The second half of August and most of September were kind of a blur, I got accepted into my first choice of university in the middle of August, and from then on I actually had to start getting my life together, packing and getting ready to leave home. And leaving home is probably one of the best things I've ever done, so much so that 'home' doesn't really feel all that much like home anymore, but neither does Birmingham, so I'm not really sure if I belong anywhere these days haha. I didn't really address me leaving home on my blog until I'd been gone for a month or so, because I just wasn't sure if I felt completely comfortable with it yet, but then I mentioned my change of location on here, and I think that's when it became more real to me, and I started to loosen up more and make the most of where I was and what I was doing there.
(this may well be my favourite picture ever)
The rest of the year's been me working hard and just trying to enjoy myself. And it hasn't gone too badly really. A lot of people tend to enjoy the beginning of the year the most, as they're following new years' resolutions and bettering themselves, but for me it really seems to be the opposite way around. I think it just takes me a while to get used to anything new, but I've started to learn to just embrace everything and make the most of it. And that's what I hope to do next year too:
Keep on discovering myself and everything I love.

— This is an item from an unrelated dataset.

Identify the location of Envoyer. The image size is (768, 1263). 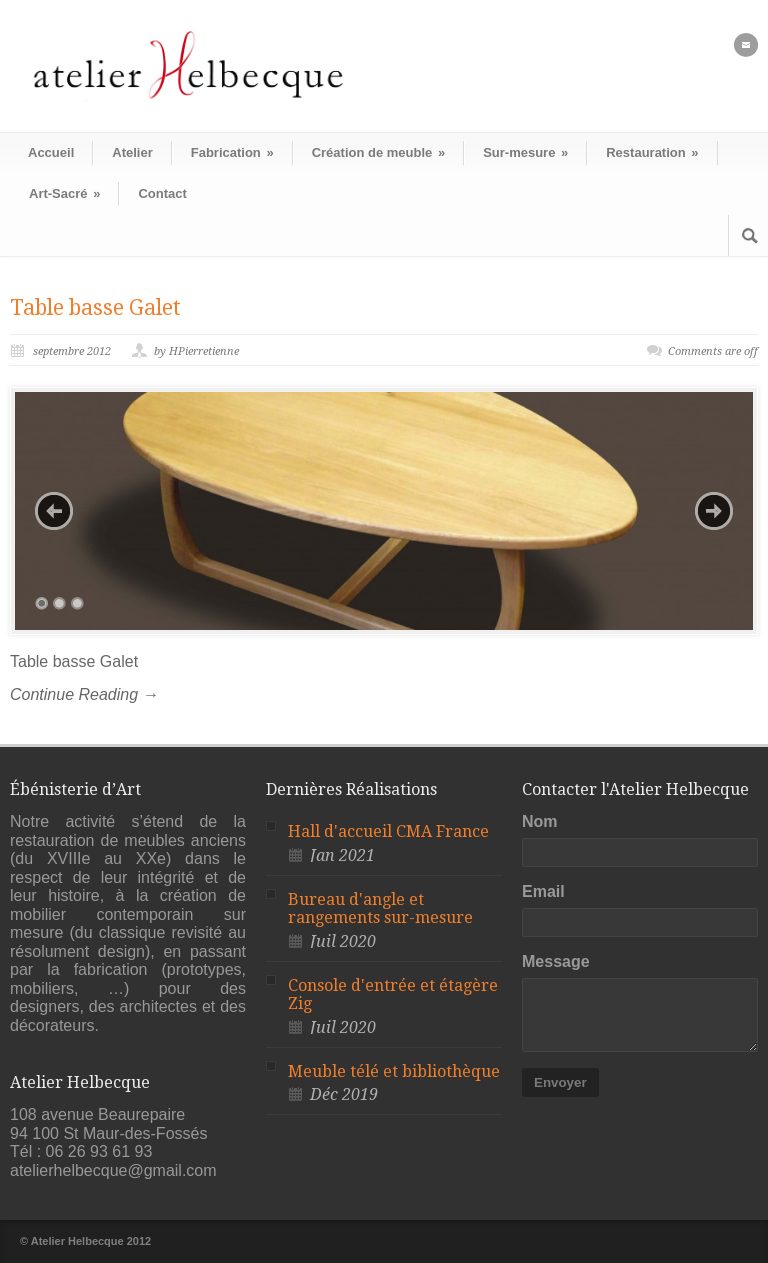 (560, 1082).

Fall even deeper in love with the sounds that make everything worthwhile.
Make more time to read for inspiration rather than just for my course.
Work as hard as ever.
Don't let the pressures of others take over my mind again.
Remember that at the end of the day, this is my life, and I'm going to make what I want of it.
Tonight I'm going to be having fun with my friends, and then tomorrow afternoon I'll be catching up with my family to celebrate my Grandad's birthday.
I hope that everyone has a great time this evening with their loved ones, and that all your plans for the new year come together perfectly.